Странности мамы были другого рода и заключались во внутренних противоречиях. По-хорошему, ей бы нужно было сплавить Шибова хоть в пионерлагерь, хоть к бабушке, но даже в поход с ночевкой, намеченный на конец августа всем классом, она отпускать сына не хотела, хотя им явно тяготилась. Вот в этом ее раздражении, что сын все время здесь, и в ужасе, что он может куда-то деться, вся мама и состояла. Ни разу Шибов не был в пионерском лагере, как ни просился. Что-то она знала такое о пионерских лагерях, чего не знал Шибов. Кажется, мама думала, что ее сына кто-то начнет домогаться или что-то такое. Может, в ее детстве с ней такое было и оставило след на всю жизнь. Несмотря на весь свой предыдущий аскетизм, а заключался он в том, что после развода с отцом Шибова мама ни с кем не крутила, многие ее мысли клонило в одну сторону.

Шибов был любимчиком классной руководительницы. Она заходила к ним в гости чаще, чем к остальным, заносила книжки, которые Шибову стоило бы прочитать, даже летом заглядывала, даже и когда никого, кроме Шибова, не было дома, о чем-то они там разговаривали, о всяком летнем житье, Шибов поил ее чаем, и она уходила. У нее самой было двое детей: дочь лет шести, сын лет пятнадцати; видимо, имелась у нее какая-то пустота в душе, которая заставляла ее тащиться к Шибову в самый далекий от нее конец поселка, чего-то не хватало ей в ее собственных детях.

Мама, узнав об очередном таком визите, спросила:

– Тебе муж Лидии Сергевны по шее не надает за ваши беседы?
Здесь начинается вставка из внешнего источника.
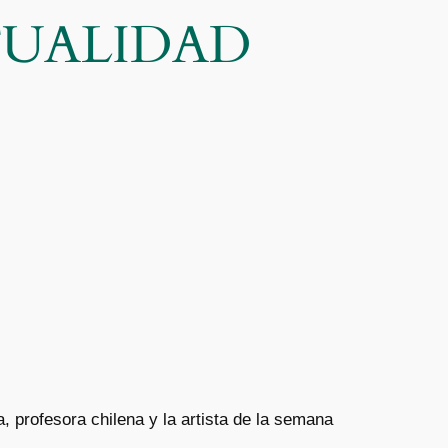
CTUALIDAD
, profesora chilena y la artista de la semana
И вроде спрошено было по-доброму, но Шибов вспыхнул, будто уличили его в чем-то стыдном, хотя ничего плохого он не делал, ничего плохого не делала и Лидия Сергеевна. Когда Шибов прекратил сообщать маме, что классная руководительница забегала снова, все равно имелись бабушки на лавочке возле подъезда, и были уже другие слова:

– Может, ты как-нибудь уже станешь взрослее и перестанешь чужим людям дверь открывать? Даже не знаю, что с тобой будет, если я вдруг сдохну.

А сама согласилась, чтобы приехала в гости прорва родственников дяди Паши, так что не хватило места в одной квартире. Шибов три дня и две ночи околачивался среди чужаков, которые общались в основном друг с другом, занимали кухню и туалет, курили повсюду, скандалили, один раз даже подрались. Чужая девочка выреза́ла бабочек из атласа-определителя беспозвоночных, брутальный мужчина с буквами “ВДВ” на плече описался в одну из ночей на шибовский диван, нисколько не смутился и больше удивлялся тому, до какой степени накатил, что даже не может вспомнить, как добрался от брата до Шибовых.

– Ничего, привыкай, – сказала мама, видя недовольство Шибова. – Больно нежный ты растешь.